Problem Group and Phase Velocity

[somebody-nobody]

I am really stucked with my homework problem.Can anybody help me.

The dispersion relation for free relativistic electron waves is

w(omega)=(c^2k^2+(m(mass of electron)c^2*2pi/h)^2)^0.5

Obtain expression for the phase velocity Vp and group velocity Vg of these waves and show that their product is a constant ,independent of k.

Solution:

I know that Vp=w/k=c(1+4m^2c^2pi^2/h^2k^2)^0.5

but I don't know how to get rid of k here!

 

[OlderDan]

I am really stucked with my homework problem.Can anybody help me.

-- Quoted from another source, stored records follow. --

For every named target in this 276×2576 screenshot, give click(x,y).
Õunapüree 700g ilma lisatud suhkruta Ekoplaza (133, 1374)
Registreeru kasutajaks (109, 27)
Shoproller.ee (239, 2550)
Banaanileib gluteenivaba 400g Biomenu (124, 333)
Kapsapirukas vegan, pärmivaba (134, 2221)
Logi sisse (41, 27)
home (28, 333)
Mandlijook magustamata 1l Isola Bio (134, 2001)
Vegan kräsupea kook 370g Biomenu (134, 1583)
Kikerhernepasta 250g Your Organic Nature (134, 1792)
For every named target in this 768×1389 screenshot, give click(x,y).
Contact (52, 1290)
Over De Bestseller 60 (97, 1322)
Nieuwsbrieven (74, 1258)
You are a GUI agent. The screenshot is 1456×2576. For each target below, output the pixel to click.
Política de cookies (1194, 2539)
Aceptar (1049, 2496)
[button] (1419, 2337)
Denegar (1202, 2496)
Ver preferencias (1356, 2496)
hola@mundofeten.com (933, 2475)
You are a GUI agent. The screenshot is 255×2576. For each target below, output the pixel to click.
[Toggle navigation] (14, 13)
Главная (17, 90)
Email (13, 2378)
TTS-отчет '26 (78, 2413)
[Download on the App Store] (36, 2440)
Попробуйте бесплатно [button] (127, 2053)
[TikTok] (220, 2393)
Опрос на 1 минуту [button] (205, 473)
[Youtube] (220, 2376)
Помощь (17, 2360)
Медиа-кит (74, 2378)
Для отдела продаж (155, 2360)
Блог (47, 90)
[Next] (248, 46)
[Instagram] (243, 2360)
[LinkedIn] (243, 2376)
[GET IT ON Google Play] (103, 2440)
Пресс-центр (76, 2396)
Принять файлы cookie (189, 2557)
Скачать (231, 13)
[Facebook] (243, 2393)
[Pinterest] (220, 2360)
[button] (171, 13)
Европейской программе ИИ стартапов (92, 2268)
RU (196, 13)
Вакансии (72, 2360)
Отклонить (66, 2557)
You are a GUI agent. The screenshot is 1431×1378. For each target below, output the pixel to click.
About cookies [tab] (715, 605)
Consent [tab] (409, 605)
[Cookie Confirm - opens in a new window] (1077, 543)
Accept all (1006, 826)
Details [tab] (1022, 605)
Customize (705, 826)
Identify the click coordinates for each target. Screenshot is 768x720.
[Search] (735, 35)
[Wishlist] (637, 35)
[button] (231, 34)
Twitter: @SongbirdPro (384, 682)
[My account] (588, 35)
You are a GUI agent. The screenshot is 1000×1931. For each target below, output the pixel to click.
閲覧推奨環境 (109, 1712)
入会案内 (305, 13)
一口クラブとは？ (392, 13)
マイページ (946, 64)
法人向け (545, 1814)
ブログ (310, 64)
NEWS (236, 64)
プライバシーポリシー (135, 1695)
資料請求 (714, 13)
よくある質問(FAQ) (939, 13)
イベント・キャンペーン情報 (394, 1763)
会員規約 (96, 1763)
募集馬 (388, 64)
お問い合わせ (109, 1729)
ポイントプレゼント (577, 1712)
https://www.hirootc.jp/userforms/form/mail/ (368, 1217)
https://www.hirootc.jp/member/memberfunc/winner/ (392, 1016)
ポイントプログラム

The dispersion relation for free relativistic electron waves is

w(omega)=(c^2k^2+(m(mass of electron)c^2*2pi/h)^2)^0.5

Obtain expression for the phase velocity Vp and group velocity Vg of these waves and show that their product is a constant ,independent of k.

Solution:

I know that Vp=w/k=c(1+4m^2c^2pi^2/h^2k^2)^0.5

but I don't know how to get rid of k here!

What is hk/m? What do you have for the group velocity?

 

[quasar987]

Is it me or we lost 2 posts here? :-O

 

[OlderDan]

Is it me or we lost 2 posts here? :-O

It's not you. They are gone. Here is my part of it

hk/m = p/m = v It would just be a shorter way to write all those terms. You don’t need it to do the problem. I’m sorry I mentioned it.

Do not try to eliminate k from the individual velocities. The problem is asking you to show that their product is independent of k, not that each of them are independent of k.

 

[lightarrow]

I am really stucked with my homework problem.Can anybody help me.

The dispersion relation for free relativistic electron waves is

w(omega)=(c^2k^2+(m(mass of electron)c^2*2pi/h)^2)^0.5

Obtain expression for the phase velocity Vp and group velocity Vg of these waves and show that their product is a constant ,independent of k.

Solution:

I know that Vp=w/k=c(1+4m^2c^2pi^2/h^2k^2)^0.5

but I don't know how to get rid of k here!

As OlderDan said, the problem clearly ask to show that the product Vp*Vg is a constant, independent of k, not to show that Vp or Vg are independent of k!

Their product is c^2:

Vg = dw/dk = c^2*k/SQRT[c^2*k^2 + (m*c^2*2*pi/h)^2] =

c/SQRT[1 + (2*pi*m/h*k)^2] --> Vg*Vp = c^2.

But, as OlderDan said (again!) there is no need to make these computations, since Vg = p/m = h*k/m, so: Vp*Vg = (w/k)*h*k/m = h*w/m = E/m = c^2.

 

[somebody-nobody]

i got it

Sorry,

I was reading problm 1000 times ,and I didnt realize that they ask for products.

Thank you all for help.

 

[Manicwhale]

I got the same question, except it's worded slightly differently. It wants us to show that a relativistic electron of velocity v=hk/m (h is hbar) with dispertion relation

w^2/c^2 = k^2 + m^2c^2/h^2 (slightly different from the one from the previous question)

satisfies

group velocity x particle velocity = c^2.

Like discussed above, I can find that group velocity x *phase* velocity = c^2, but if I take the particle velocity as the velocity of the electron v (above), then I can't get the same thing. Do you think this may have been a typo?